Zelle, if successful, could provide a foundation for a more coordinated mobile payments platform backed by major banks as P2P payments are a good way to introduce consumers to the convenience and benefits of mobile payments.
The growth in mobile payments will provide marketers with a greater opportunity to offer seamless transactions to customers, not only for online shopping but also in physical stores. Grab-and-go sales and in-aisle scanning of products to cut down on wait times at checkout are just two of the innovations that mobile payments will bring to retailers.
Companies that accept mobile payments grow faster and are more profitable than companies that don’t, according to a study this year sponsored by NTT Data Inc. The study found that among businesses with yearly sales growth of 11% or more, 43% have an app that supports purchases and payments, compared with 32% of slower-growth businesses.

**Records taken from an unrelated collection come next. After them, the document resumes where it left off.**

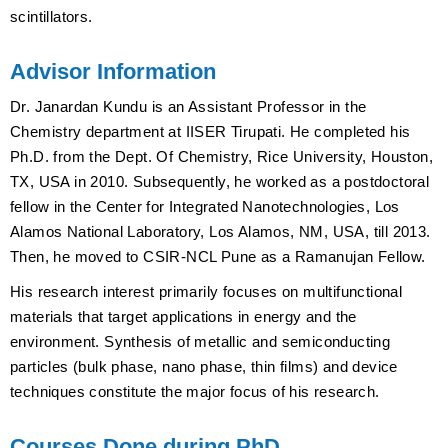
scintillators.
Advisor Information
Dr. Janardan Kundu is an Assistant Professor in the
Chemistry department at IISER Tirupati. He completed his
Ph.D. from the Dept. Of Chemistry, Rice University, Houston,
TX, USA in 2010. Subsequently, he worked as a postdoctoral
fellow in the Center for Integrated Nanotechnologies, Los
Alamos National Laboratory, Los Alamos, NM, USA, till 2013.
Then, he moved to CSIR-NCL Pune as a Ramanujan Fellow.
His research interest primarily focuses on multifunctional
materials that target applications in energy and the
environment. Synthesis of metallic and semiconducting
particles (bulk phase, nano phase, thin films) and device
techniques constitute the major focus of his research.
Courses Done during PhD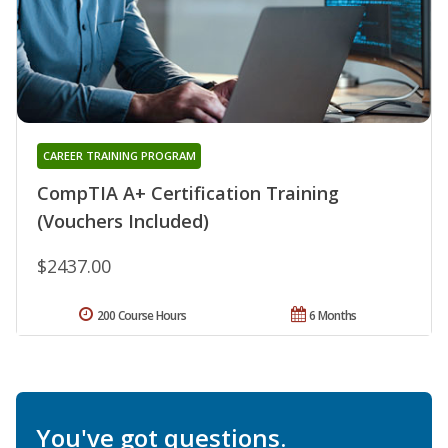
CAREER TRAINING PROGRAM
CompTIA A+ Certification Training
(Vouchers Included)
$2437.00
200 Course Hours
6 Months
You've got questions.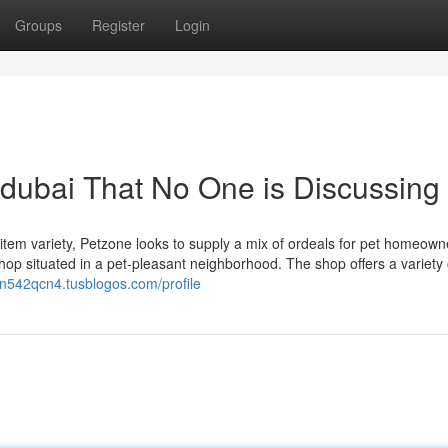
Groups
Register
Login
 dubai That No One is Discussing
 item variety, Petzone looks to supply a mix of ordeals for pet homeown
en542qcn4.tusblogos.com/profile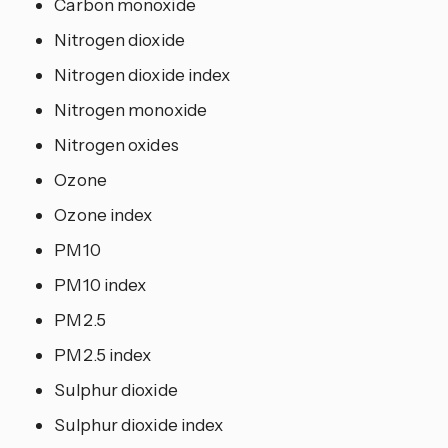
Carbon monoxide
Nitrogen dioxide
Nitrogen dioxide index
Nitrogen monoxide
Nitrogen oxides
Ozone
Ozone index
PM10
PM10 index
PM2.5
PM2.5 index
Sulphur dioxide
Sulphur dioxide index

Some economists see many benefits from becoming a cashless society: lower transaction costs, improved tools to manage the money supply and an end to tax evasion and money laundering. Critics worry that going cashless means an end to privacy, greater powers for governments and higher costs that would hit poor people the hardest. India’s policy to ban cash this year as a way to root out corruption had the worst effects on impoverished groups that spend small amounts. A cashless financial system also makes it easier for banks to implement negative interest rates — the policy of charging customers for holding onto cash instead of spending it to boost the economy, as the European Central Bank and the Bank of Japan have done.